- From: Curt Arnold <curta@hyprotech.com>
- Date: Wed, 13 Sep 2000 11:59:17 -0500
- To: "Henry S. Thompson" <ht@cogsci.ed.ac.uk>
- Cc: <www-xml-schema-comments@w3.org>
I guess you will have to mark me as unsatisfied with your described resolution to LC-55, willing to concede LC-89 as insignificant (especially relative to other schema location issues) and satisfied with LC-115 given proper documentation. LC-115: One thing that I am satisfied with is the behavior of unqualified QNames (implied in your response but also a distinct issue LC-115), as long as it is explicitly stated that they are bound to the default namespace (in someplace more prominent that in the remarks of an example in the primer). That isn't a given since attribute names in instance documents (or the value of the name attribute of a <xsl:attribute> element) are QNames but are not bound to the default namespace.
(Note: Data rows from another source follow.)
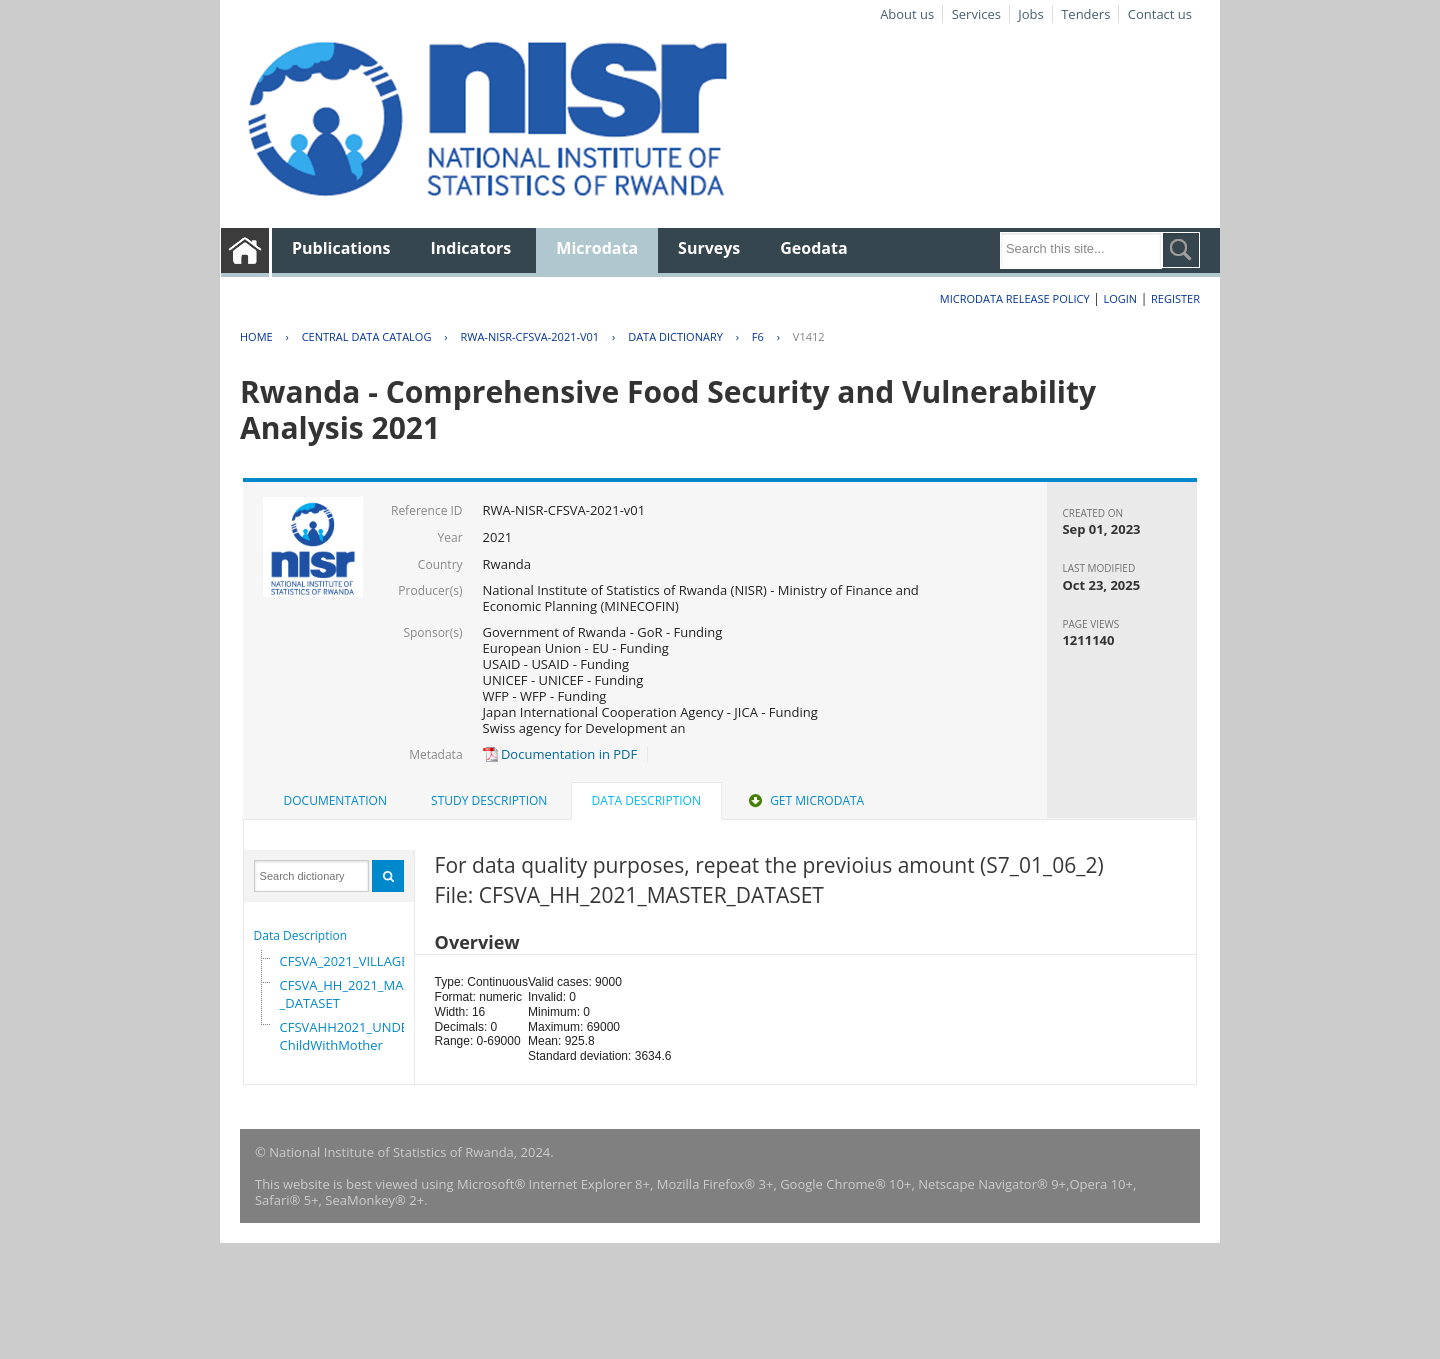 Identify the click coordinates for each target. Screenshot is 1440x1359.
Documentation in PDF (560, 754)
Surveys (709, 248)
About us (907, 14)
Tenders (1085, 14)
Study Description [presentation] (489, 800)
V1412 (809, 336)
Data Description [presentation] (646, 800)
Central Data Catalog (367, 336)
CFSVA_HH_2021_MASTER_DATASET (356, 994)
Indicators (471, 248)
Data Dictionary (675, 336)
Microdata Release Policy (1015, 298)
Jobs (1030, 14)
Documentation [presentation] (335, 800)
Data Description (301, 935)
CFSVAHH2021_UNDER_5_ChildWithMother (357, 1036)
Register (1175, 298)
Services (976, 14)
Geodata (813, 248)
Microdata (597, 248)
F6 (758, 336)
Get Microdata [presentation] (804, 800)
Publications (341, 248)
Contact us (1160, 14)
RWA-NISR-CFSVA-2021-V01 (529, 336)
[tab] (335, 801)
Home (256, 336)
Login (1120, 298)
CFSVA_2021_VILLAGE (344, 961)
LC-55: There would be only a slight annoyance factor in separating built-in datatypes into a distinct namespace from the schema definition elements. Basically, a schema author would have to add a xmlns:dt="http://www.w3.org/1999/XMLSchema-datatypes" to the xsd:schema element use dt:integer instead of xsd:integer, and XMLSchema.xsd would import instead of include part2.xsd. I do not see that as a far-reaching and disruptive impact. The benefit would be the ability to reuse datatypes in RDF and other applications without bringing over the entirety of the schema definition language or, worse yet, creating a mirror type hierarchy. > LC-89: > You observed that there was no way for an instance, as opposed to a > schema, to appropriate a schema with no target namespace for use in > validation of elements (and attributes) with qualified names. You Actually, my issue was the reverse There is not a way for an instance that uses unqualified names to reference a schema that has a defined target namespace. The only thing that prohibits an non-namespaced instance document from using a namespaced schema is one sentence in section 6.3.2 at the end of point 3. >The second similarly provides a URI reference as a hint as to the location of a >schema document with no targetNamespace [attribute]. However, the edge case of how a schema-aware, non-namespace aware processor handles a hint may not be significant to get picky about. Especially, since there are much more significant issues with locating schema resources whose resolution could make this issue irrelevant.